_Exercise objective_:
Pick out each line in these entries that contains the string "mural".

Data to examine Start Marker

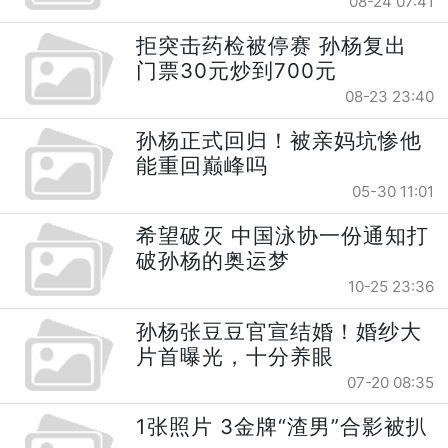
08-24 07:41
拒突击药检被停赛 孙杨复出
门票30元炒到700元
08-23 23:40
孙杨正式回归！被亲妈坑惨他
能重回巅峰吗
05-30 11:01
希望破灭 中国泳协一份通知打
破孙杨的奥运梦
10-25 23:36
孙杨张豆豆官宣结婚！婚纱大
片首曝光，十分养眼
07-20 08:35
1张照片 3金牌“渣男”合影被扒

Data to examine End Marker
Data to examine Start Marker

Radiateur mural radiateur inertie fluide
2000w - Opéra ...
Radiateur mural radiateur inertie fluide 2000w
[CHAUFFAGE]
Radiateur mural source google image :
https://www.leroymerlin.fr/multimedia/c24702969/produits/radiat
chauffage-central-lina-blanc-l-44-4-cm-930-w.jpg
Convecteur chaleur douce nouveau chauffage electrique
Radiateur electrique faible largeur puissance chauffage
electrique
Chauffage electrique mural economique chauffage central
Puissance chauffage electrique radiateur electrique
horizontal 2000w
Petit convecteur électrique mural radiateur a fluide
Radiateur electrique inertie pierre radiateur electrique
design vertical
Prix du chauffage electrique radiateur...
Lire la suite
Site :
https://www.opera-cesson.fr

Data to examine End Marker

_Response for this exercise_:
Radiateur mural radiateur inertie fluide
Radiateur mural radiateur inertie fluide 2000w
Radiateur mural source google image :
Chauffage electrique mural economique chauffage central
Petit convecteur électrique mural radiateur a fluide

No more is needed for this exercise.